What needs to be done —
Reproduce all of the records word for word, omitting the pictures.

--- Records for this task Enclosed Below ---

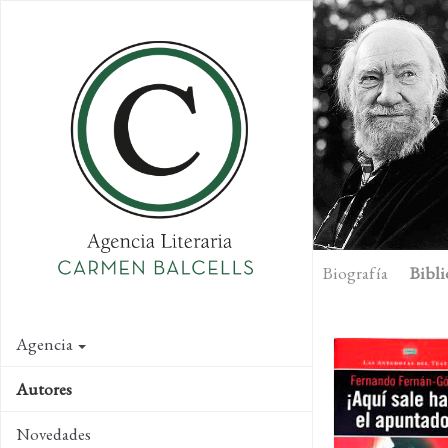
Skip
to
main
content
Biografía
Bibli
Agencia
Autores
Novedades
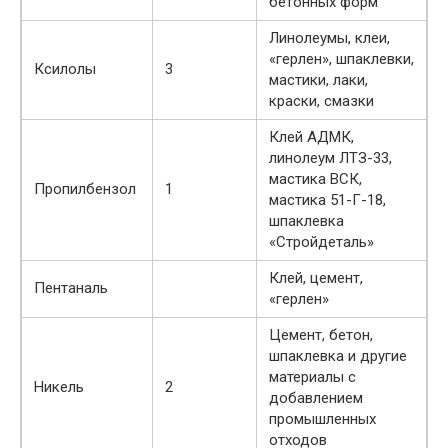
бетонных форм
Линолеумы, клеи,
«герлен», шпаклевки,
Ксилолы
3
мастики, лаки,
краски, смазки
Клей АДМК,
линолеум ЛТЗ-33,
мастика ВСК,
Пропилбензол
1
мастика 51-Г-18,
шпаклевка
«Стройдеталь»
Клей, цемент,
Пентаналь
«герлен»
Цемент, бетон,
шпаклевка и другие
материалы с
Никель
2
добавлением
промышленных
отходов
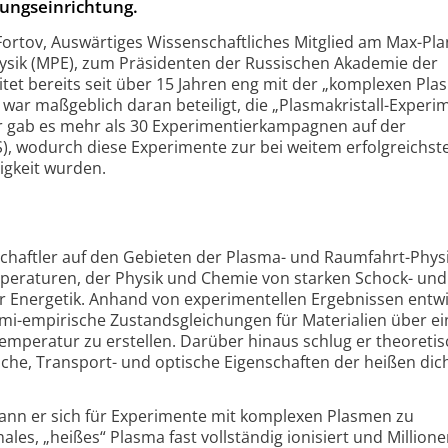
hungseinrichtung.
Fortov, Auswärtiges Wissenschaftliches Mitglied am Max-Pla
Physik (MPE), zum Präsidenten der Russischen Akademie der
tet bereits seit über 15 Jahren eng mit der „komplexen Pla
 maßgeblich daran beteiligt, die „Plasmakristall-Experim
r gab es mehr als 30 Experimentierkampagnen auf der
S), wodurch diese Experimente zur bei weitem erfolgreichs
igkeit wurden.
schaftler auf den Gebieten der Plasma- und Raumfahrt-Physi
eraturen, der Physik und Chemie von starken Schock- und
 Energetik. Anhand von experimentellen Ergebnissen entwi
mi-empirische Zustandsgleichungen für Materialien über e
mperatur zu erstellen. Darüber hinaus schlug er theoreti
he, Transport- und optische Eigenschaften der heißen dic
gann er sich für Experimente mit komplexen Plasmen zu
les, „heißes“ Plasma fast vollständig ionisiert und Million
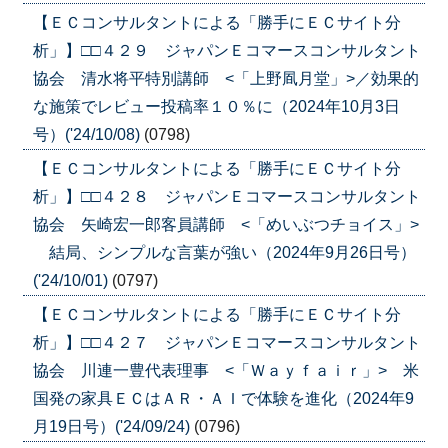
【ＥＣコンサルタントによる「勝手にＥＣサイト分
析」】□□４２９ ジャパンＥコマースコンサルタント
協会 清水将平特別講師 <「上野凮月堂」>／効果的
な施策でレビュー投稿率１０％に（2024年10月3日
号）('24/10/08)
(0798)
【ＥＣコンサルタントによる「勝手にＥＣサイト分
析」】□□４２８ ジャパンＥコマースコンサルタント
協会 矢崎宏一郎客員講師 <「めいぶつチョイス」>
結局、シンプルな言葉が強い（2024年9月26日号）
('24/10/01)
(0797)
【ＥＣコンサルタントによる「勝手にＥＣサイト分
析」】□□４２７ ジャパンＥコマースコンサルタント
協会 川連一豊代表理事 <「Ｗａｙｆａｉｒ」> 米
国発の家具ＥＣはＡＲ・ＡＩで体験を進化（2024年9
月19日号）('24/09/24)
(0796)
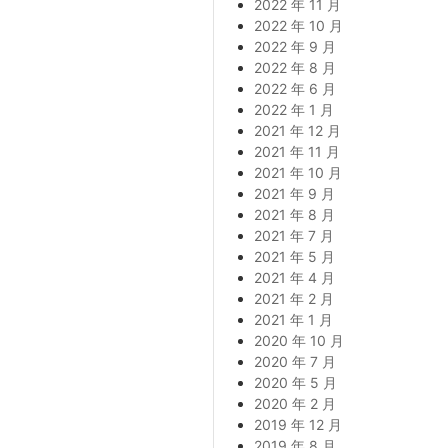
2022 年 11 月
2022 年 10 月
2022 年 9 月
2022 年 8 月
2022 年 6 月
2022 年 1 月
2021 年 12 月
2021 年 11 月
2021 年 10 月
2021 年 9 月
2021 年 8 月
2021 年 7 月
2021 年 5 月
2021 年 4 月
2021 年 2 月
2021 年 1 月
2020 年 10 月
2020 年 7 月
2020 年 5 月
2020 年 2 月
2019 年 12 月
2019 年 8 月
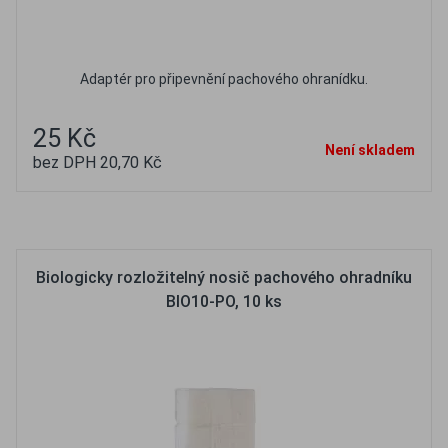
Adaptér pro připevnění pachového ohranídku.
25 Kč
Není skladem
bez DPH 20,70 Kč
Oblíbené
Porovnat
Biologicky rozložitelný nosič pachového ohradníku
BIO10-PO, 10 ks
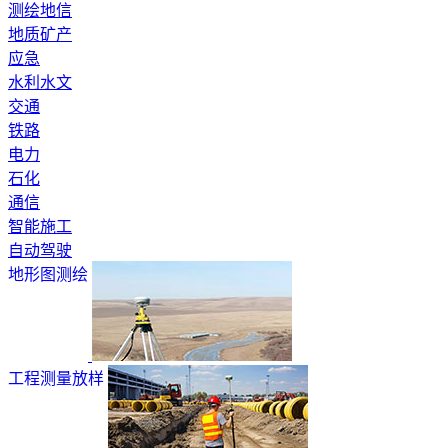
测绘地信
地质矿产
应急
水利水文
交通
铁路
电力
石化
通信
智能施工
自动驾驶
地形图测绘
工程测量放样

--- End of Enclosed Records for this task ---

Your solution —
Skip
to
main
content
Biografía
Bibli
Agencia
Autores
Novedades
бетонных форм
Линолеумы, клеи,
«герлен», шпаклевки,
Ксилолы
3
мастики, лаки,
краски, смазки
Клей АДМК,
линолеум ЛТЗ-33,
мастика ВСК,
Пропилбензол
1
мастика 51-Г-18,
шпаклевка
«Стройдеталь»
Клей, цемент,
Пентаналь
«герлен»
Цемент, бетон,
шпаклевка и другие
материалы с
Никель
2
добавлением
промышленных
отходов
hungseinrichtung.
Fortov, Auswärtiges Wissenschaftliches Mitglied am Max-Pla
Physik (MPE), zum Präsidenten der Russischen Akademie der
tet bereits seit über 15 Jahren eng mit der „komplexen Pla
 maßgeblich daran beteiligt, die „Plasmakristall-Experim
r gab es mehr als 30 Experimentierkampagnen auf der
S), wodurch diese Experimente zur bei weitem erfolgreichs
igkeit wurden.
schaftler auf den Gebieten der Plasma- und Raumfahrt-Physi
eraturen, der Physik und Chemie von starken Schock- und
 Energetik. Anhand von experimentellen Ergebnissen entwi
mi-empirische Zustandsgleichungen für Materialien über e
mperatur zu erstellen. Darüber hinaus schlug er theoreti
he, Transport- und optische Eigenschaften der heißen dic
gann er sich für Experimente mit komplexen Plasmen zu
les, „heißes“ Plasma fast vollständig ionisiert und Million
【ＥＣコンサルタントによる「勝手にＥＣサイト分
析」】□□４２９ ジャパンＥコマースコンサルタント
協会 清水将平特別講師 <「上野凮月堂」>／効果的
な施策でレビュー投稿率１０％に（2024年10月3日
号）('24/10/08)
(0798)
【ＥＣコンサルタントによる「勝手にＥＣサイト分
析」】□□４２８ ジャパンＥコマースコンサルタント
協会 矢崎宏一郎客員講師 <「めいぶつチョイス」>
結局、シンプルな言葉が強い（2024年9月26日号）
('24/10/01)
(0797)
【ＥＣコンサルタントによる「勝手にＥＣサイト分
析」】□□４２７ ジャパンＥコマースコンサルタント
協会 川連一豊代表理事 <「Ｗａｙｆａｉｒ」> 米
国発の家具ＥＣはＡＲ・ＡＩで体験を進化（2024年9
月19日号）('24/09/24)
(0796)
2022 年 11 月
2022 年 10 月
2022 年 9 月
2022 年 8 月
2022 年 6 月
2022 年 1 月
2021 年 12 月
2021 年 11 月
2021 年 10 月
2021 年 9 月
2021 年 8 月
2021 年 7 月
2021 年 5 月
2021 年 4 月
2021 年 2 月
2021 年 1 月
2020 年 10 月
2020 年 7 月
2020 年 5 月
2020 年 2 月
2019 年 12 月
2019 年 8 月
Adaptér pro připevnění pachového ohranídku.
25 Kč
Není skladem
bez DPH 20,70 Kč
Oblíbené
Porovnat
Biologicky rozložitelný nosič pachového ohradníku
BIO10-PO, 10 ks
测绘地信
地质矿产
应急
水利水文
交通
铁路
电力
石化
通信
智能施工
自动驾驶
地形图测绘
工程测量放样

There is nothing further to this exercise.